2. Formalize alternative care-delivery models to enable an agile and flexible workforce.
Once the virus exposed gaps and shortages, a redirect was necessary—forming tiered teams and utilizing nurses and other care professionals from other disciplines, units, hospitals and areas. To keep these synergies going, nurse leaders must push for the implementation of flexible alternative care models, look for cross-training opportunities across like units and utilize better “rapid onboarding.”
3. Engage in health policy to advance the use of nurse-led telehealth models.
With its ability to safely and securely address patient needs, telehealth is here to stay.
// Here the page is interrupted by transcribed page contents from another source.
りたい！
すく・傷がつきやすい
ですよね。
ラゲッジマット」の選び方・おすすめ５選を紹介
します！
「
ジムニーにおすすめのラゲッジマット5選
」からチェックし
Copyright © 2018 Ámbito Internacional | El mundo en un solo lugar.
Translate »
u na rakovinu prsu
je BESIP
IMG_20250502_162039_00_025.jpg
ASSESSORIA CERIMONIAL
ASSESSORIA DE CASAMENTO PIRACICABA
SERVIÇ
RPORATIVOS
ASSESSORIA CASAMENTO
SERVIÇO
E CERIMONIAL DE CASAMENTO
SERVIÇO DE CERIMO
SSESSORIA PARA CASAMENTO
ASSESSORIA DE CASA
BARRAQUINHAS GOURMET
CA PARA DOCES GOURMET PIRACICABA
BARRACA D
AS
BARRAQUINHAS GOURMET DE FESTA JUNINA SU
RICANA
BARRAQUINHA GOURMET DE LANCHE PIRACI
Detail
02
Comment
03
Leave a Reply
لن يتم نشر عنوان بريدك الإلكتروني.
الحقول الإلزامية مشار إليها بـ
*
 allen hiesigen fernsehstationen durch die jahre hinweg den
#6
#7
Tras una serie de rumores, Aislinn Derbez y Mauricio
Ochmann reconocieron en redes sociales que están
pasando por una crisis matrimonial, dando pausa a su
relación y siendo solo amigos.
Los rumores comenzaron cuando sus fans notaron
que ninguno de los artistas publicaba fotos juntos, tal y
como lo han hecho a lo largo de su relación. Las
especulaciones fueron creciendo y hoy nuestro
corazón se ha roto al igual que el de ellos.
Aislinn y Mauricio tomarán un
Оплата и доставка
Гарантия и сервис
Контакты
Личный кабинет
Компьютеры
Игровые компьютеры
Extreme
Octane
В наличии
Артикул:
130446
Since only 24% of U.S. healthcare organizations had existing virtual care programs in January 2020, nurse leaders can advocate for putting Telehealth programs in place in order to facilitate access to care.
4. Build social determinants of health (SDoH) into the bones of interdisciplinary care-delivery models.
Having a 360-degree view of patients can impact outcomes, so nurse executives can drive for including determinants such as financial situation, social support, access to care, housing and food security and transportation ability in the patient record. Then all healthcare team members can work to connect patients to resources and adapt an interdisciplinary plan of care accordingly.
5. Foster programs that make nurses change agents in the community.
Understanding the needs of the community facilitates building strong community-based care-delivery models supported by a wide range of stakeholder organizations and healthcare systems. When stakeholders join forces to identify areas of care and social inequity, the team can pinpoint strategies that meet those needs. Nurse leaders can successfully orchestrate these collaborations.
6. Expand education and clinical training programs for new nurses.
The nursing shortage necessitates bringing fresh talent into the profession. That talent pipeline relies on high quality education and clinical training programs. Nurse executives and nurse faculty must put a priority on this, as well as building the competencies to enable practice-ready new nurses in a time where being prepared for the realities of healthcare has never been more important.
7. Manage care variability through access to the same evidence-based resources across disciplines.
An overwhelming majority of nurse executives agree that care variability is an issue that impacts quality outcomes. So, what can be done? Better alignment across teams, in many cases, is a matter of making sure all team members can access the same evidence-based resources in order to support decision making and clinical judgment.
Stepping into tomorrow, focusing on and committing to these initiatives can be instrumental in building a framework for success for nurse executives.